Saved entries
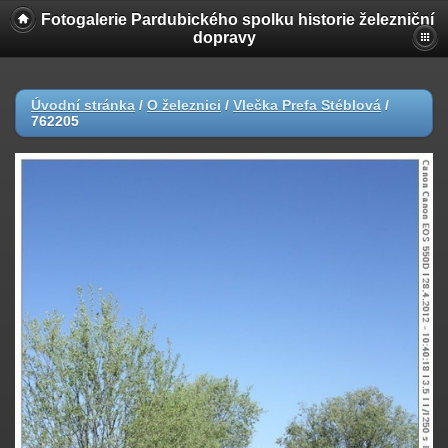
Fotogalerie Pardubického spolku historie železniční
dopravy
Úvodní stránka
/
O železnici
/
Vlečka Prefa Stéblová
/
762205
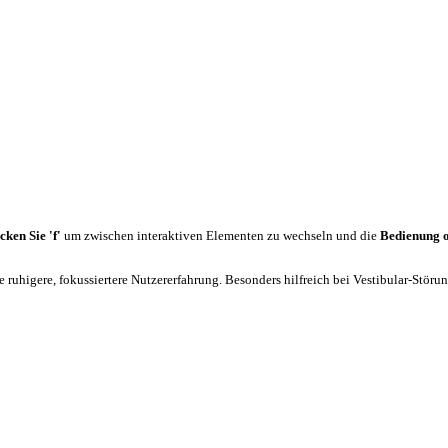
cken Sie 'f'
um zwischen interaktiven Elementen zu wechseln und die
Bedienung 
 ruhigere, fokussiertere Nutzererfahrung. Besonders hilfreich bei Vestibular-Stör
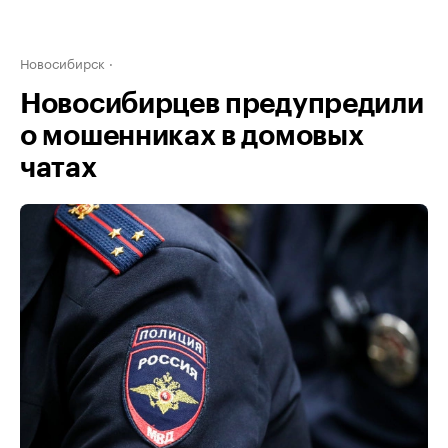
Новосибирск
Новосибирцев предупредили
о мошенниках в домовых
чатах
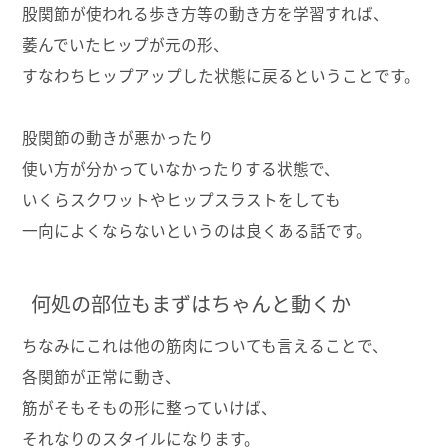
股関節が使われる歩き方等の動き方を学習すれば、
萎んでいたヒップが元の形、
すなわちヒップアップした状態に戻るということです。
股関節の動きが悪かったり
使い方が分かっていなかったりする状態で、
いくらスクワットやヒップスラストをしても
一向によくならないというのは良くある話です。
何処の部位もまずはちゃんと動くか
ちなみにこれは他の筋肉についても言えることで、
各関節が正常に動き、
筋がそもそもの形に整っていけば、
それなりのスタイルになります。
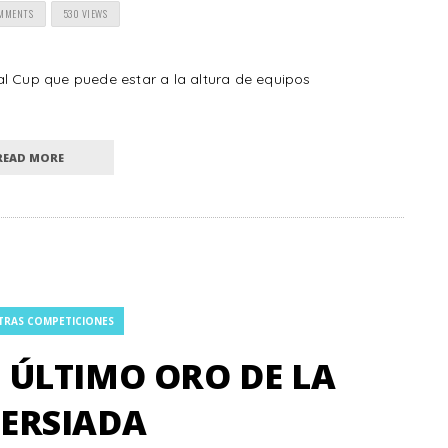
OMMENTS
530 VIEWS
l Cup que puede estar a la altura de equipos
READ MORE
TRAS COMPETICIONES
 ÚLTIMO ORO DE LA
ERSIADA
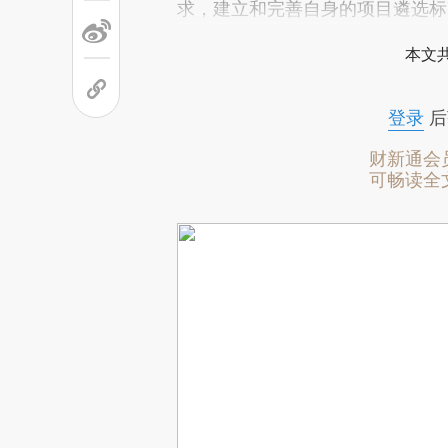
求，建立和完善自身的项目遴选标
本文
登录
后
财新通会
可畅读全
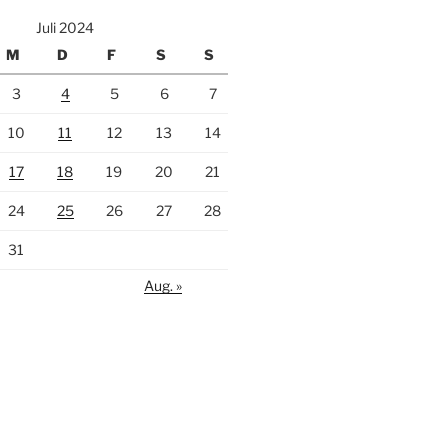
Juli 2024
M
D
F
S
S
3
4
5
6
7
10
11
12
13
14
17
18
19
20
21
24
25
26
27
28
31
Aug. »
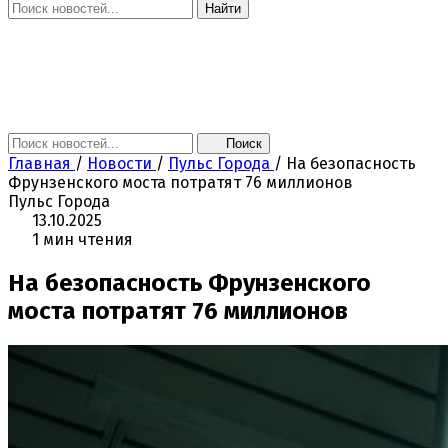
Найти
Главная
Новости
Поколение NEXT
Это интересно
Афиша
Контакты
Поиск
Главная
/
Новости
/
Пульс Города
/
На безопасность
Фрунзенского моста потратят 76 миллионов
Пульс Города
13.10.2025
1 мин чтения
На безопасность Фрунзенского
моста потратят 76 миллионов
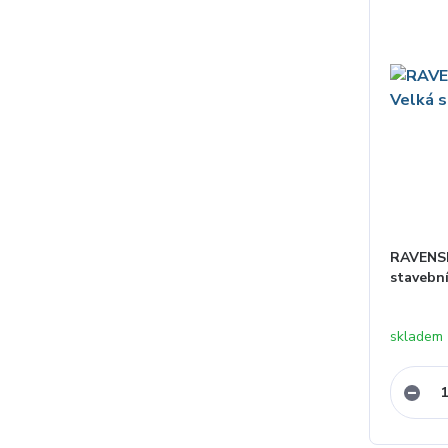
RAVENSB
stavební
skladem 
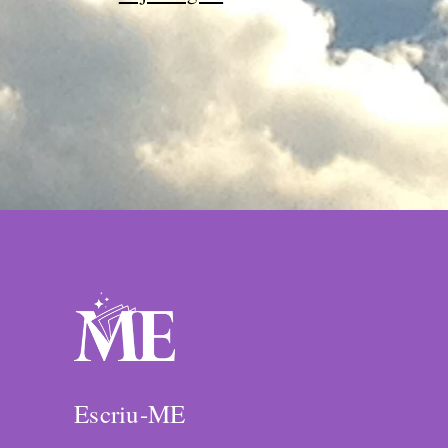
Escriu-ME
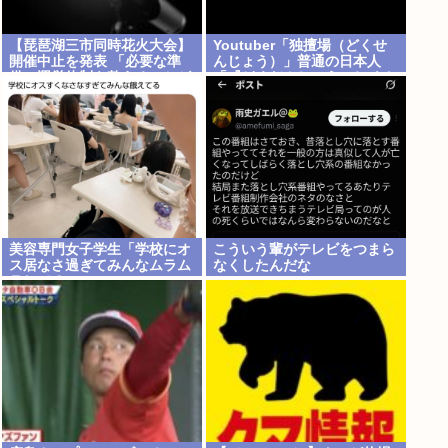
【琵琶湖三市同時花火大会】
Youtuber「独擅場（どくせ
開催中止を発表 「必要な準
んじょう）」普通の日本人
備・運営体制を整えることが
「『どくだんじょう』ね もし
困難」 22日の開催予定…3市
かして中国人？」er「それは
は関与否定
独壇場」
美容専門女子学生「学校にオ
こういう輩がテレビをつまら
ス居なさ過ぎてみんなムラム
なくしたんだな
ラしてる 」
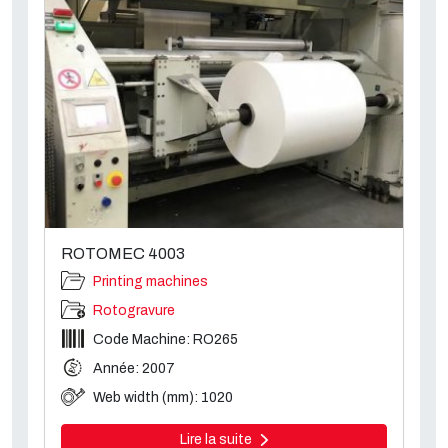
ROTOMEC 4003
Printing machines
Rotogravure
Code Machine: RO265
Année: 2007
Web width (mm): 1020
Lire la suite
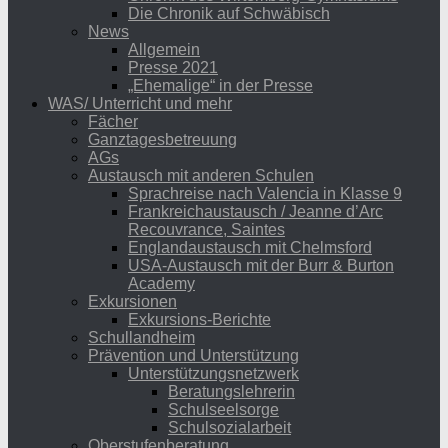
Die Chronik auf Schwäbisch
News
Allgemein
Presse 2021
„Ehemalige“ in der Presse
WAS/ Unterricht und mehr
Fächer
Ganztagesbetreuung
AGs
Austausch mit anderen Schulen
Sprachreise nach Valencia in Klasse 9
Frankreichaustausch / Jeanne d’Arc
Recouvrance, Saintes
Englandaustausch mit Chelmsford
USA-Austausch mit der Burr & Burton
Academy
Exkursionen
Exkursions-Berichte
Schullandheim
Prävention und Unterstützung
Unterstützungsnetzwerk
Beratungslehrerin
Schulseelsorge
Schulsozialarbeit
Oberstufenberatung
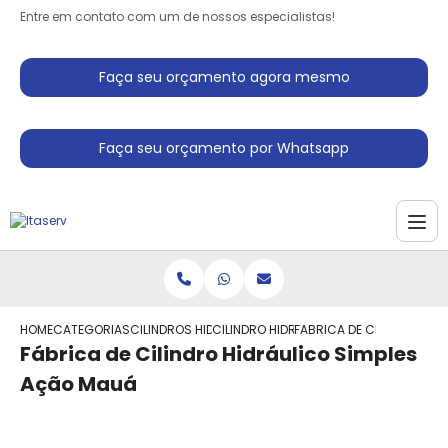
Entre em contato com um de nossos especialistas!
Faça seu orçamento agora mesmo
Faça seu orçamento por Whatsapp
HOME
CATEGORIAS
CILINDROS HIDRAULICO
CILINDRO HIDRAULICO PEQUENO
FABRICA DE CILINDRO HI
Fábrica de Cilindro Hidráulico Simples
Ação Mauá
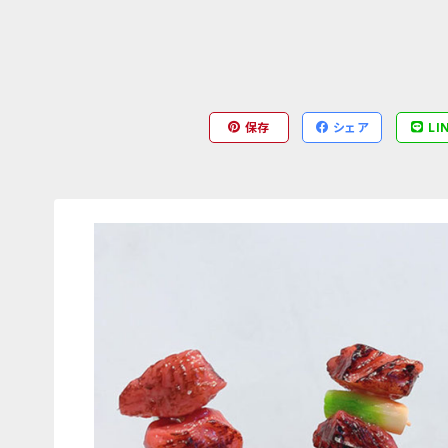
保存
シェア
LI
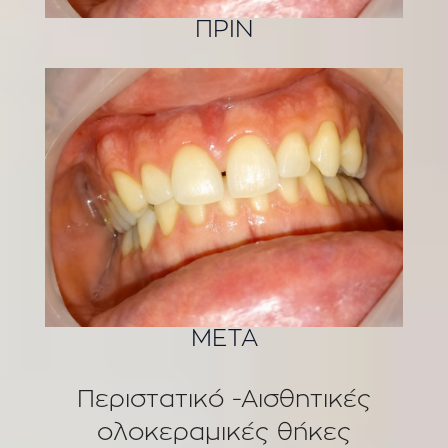
ΠΡΙΝ
ΜΕΤΑ
Περιστατικό -Αισθητικές
ολοκεραμικές θήκες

§ **What the task asks**: Which lines of the data above contain the string "Faça"? Copy each of them.

§ **Task response**:
Faça seu orçamento agora mesmo
Faça seu orçamento por Whatsapp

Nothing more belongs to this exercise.